本研究主要設計微機電(MEMS)電容式麥克風之前置放大電路，由於可攜式低電壓運作之電子產品日益茁壯，因此，本論文將著重於手機應用之微機電(MEMS)電容式麥克風在低電壓低功率操作下之前置放大器。設計之初，將以直流電壓訊號與交流電壓訊號虛擬成電容式麥克風之動作。所設計完成之電路以此虛擬之直流電壓以及交流電壓加以模擬。本文針對微機電(MEMS)電容式麥克風前置放大器設計與模擬，其整體設計流程從原理了解與文獻參考比較、電路設計、H-SPICE軟體模擬修正、晶片設計、實體佈局與下線及晶片量測結果，在本論文內均詳述。本論文之讀取電路包含了兩個主要電路，一為中心中點自偏之電容-電壓轉換器電路，另一個為放大器。其中，放大器關係到本論文之訊號的特性，剛開始設計了一般二階級運算放大器，雖然此放大器可以順利的放大訊號，但是在固定的放大倍率下，不同輸入擺幅與頻率，所造成輸出與相對應理想倍率下之訊號不同。因此，此設計之二階級運算放大器有非線性的放大倍率與較低的輸出擺幅。所以，進而改用對稱式軌對軌運算放大器，提高了電路的線性度與輸出擺幅。本研究之電路將以台灣積體電路公司0.35um (2P4M, 3.3V/5V) 製程完成晶片製作。輸出電壓範圍大約在正負電壓源範圍，總電路功率消耗約200uW。另外增添設計低通濾波器以及高通濾波器，進而減少高頻雜訊以及濾除掉輸入直流偏壓。

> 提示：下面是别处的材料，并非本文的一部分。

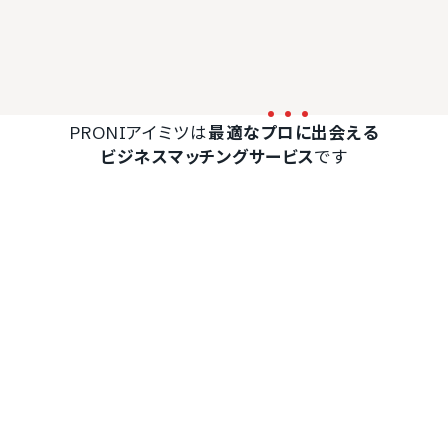
PRONIアイミツは
最適な
プ
ロ
に
出会える
ビジネスマッチングサービス
です
無料で一括見積もり
コンサルティング会社が
一括見積もりをする
最短翌日
（無料）
に見つかる
PRONIアイミツ トップ
全国のコンサルティング会社
コンサルティング
コンサルティングの流れ・手順
を解説
更新日：2025.01.08
企業の経営課題や人事課題など、さまざまな課題の解決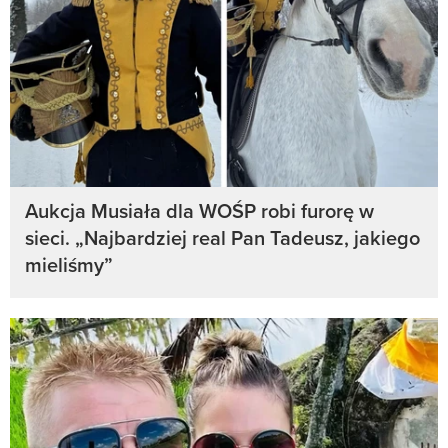
Aukcja Musiała dla WOŚP robi furorę w
sieci. „Najbardziej real Pan Tadeusz, jakiego
mieliśmy”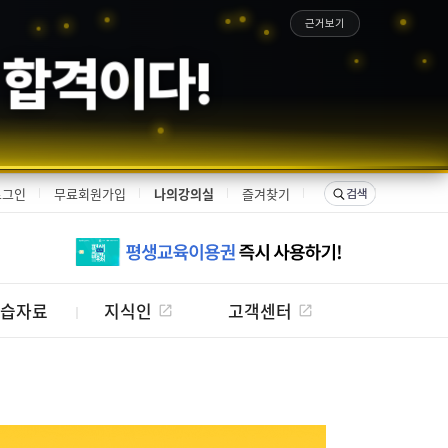
근거보기
 합격이다!
로그인
무료회원가입
나의강의실
즐겨찾기
습자료
지식인
고객센터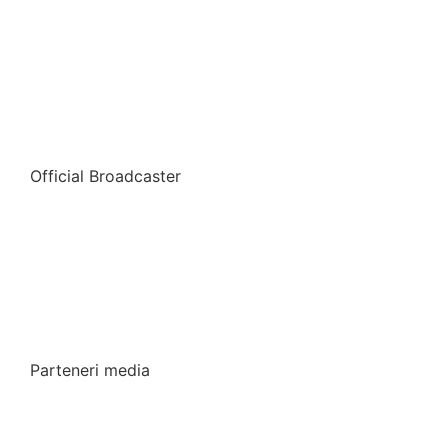
Official Broadcaster
Parteneri media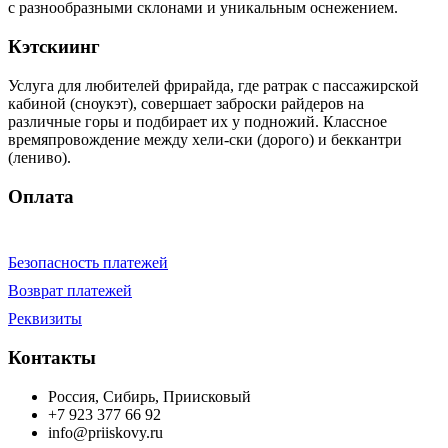
с разнообразными склонами и уникальным оснежением.
Кэтскиинг
Услуга для любителей фрирайда, где ратрак с пассажирской
кабиной (сноукэт), совершает заброски райдеров на
различные горы и подбирает их у подножий. Классное
времяпровождение между хели-ски (дорого) и беккантри
(лениво).
Оплата
Безопасность платежей
Возврат платежей
Реквизиты
Контакты
Россия, Сибирь, Приисковый
+7 923 377 66 92
info@priiskovy.ru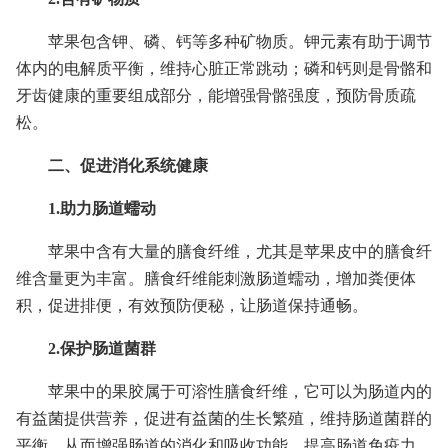
苹果包含钾、磷、钙等多种矿物质。钾元素有助于调节
体内的电解质平衡，维持心脏正常跳动；磷和钙则是骨骼和
牙齿健康的重要组成部分，能增强骨骼强度，预防骨质疏
松。
二、促进消化系统健康
1.助力肠道蠕动
苹果中含有大量的膳食纤维，尤其是苹果皮中的膳食纤
维含量更为丰富。膳食纤维能刺激肠道蠕动，增加粪便体
积，促进排便，有效预防便秘，让肠道保持通畅。
2.保护肠道菌群
苹果中的果胶属于可溶性膳食纤维，它可以为肠道内的
有益菌提供营养，促进有益菌的生长繁殖，维持肠道菌群的
平衡，从而增强肠道的消化和吸收功能，提高肠道免疫力。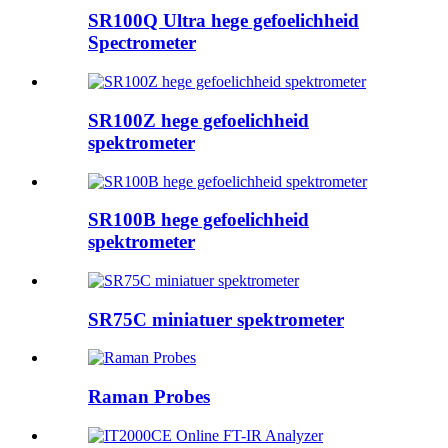
SR100Q Ultra hege gefoelichheid
Spectrometer
SR100Z hege gefoelichheid
spektrometer
SR100B hege gefoelichheid
spektrometer
SR75C miniatuer spektrometer
Raman Probes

This study is intended to design a readout circuit to extract the output signal of a capacitive-type MEMS microphone. Due to the rising demand for portable battery-operated electronic devices, a low-power preamplifier is designed in this study for a capacitive-type microphone to meet the demands on cell phone applications. The design starts with modeling the electro-mechanical behavior of a biased capacitive-type microphone using the combination of ac and dc voltages sources. This is aimed to enable co-simulation of the microphone together with the readout circuit design later. The designed readout circuit consists of two main subcircuits, which are responsible for the functions in two different stages. One is a newly-designed self-bias circuit in the structure of a capacitance-to-voltage converter at the first stage, while another is a low-voltage low-power two-stage or rail-to-rail MOS operational amplifier at the second stage. The readout circuit designed to operate capacitive-type microphone is in principle a buffering circuit, which acting as a transimpedance to convert the very high microphone output impedance. However, the output signal of a capacitance-to-voltage converter is normally small and it may cause substantial noise in the output signals. Therefore, a preamplifier is designed and applied to amplify the signal to an acceptable level for the convenience of ensuing signal processing. The proposed circuit is implemented by using the technology of TSMC 0.35um Mixed-Signal MODE (2P4M, 3.3V/5V) POLYCIDE. The supply voltage is fixed at low voltage (3V), the total power dissipation is merely 200uW. Experiments are finally conducted to validate the performance of the designed readout circuit from 20 to 20k Hz with appropriate add-on high- and low-pass filters.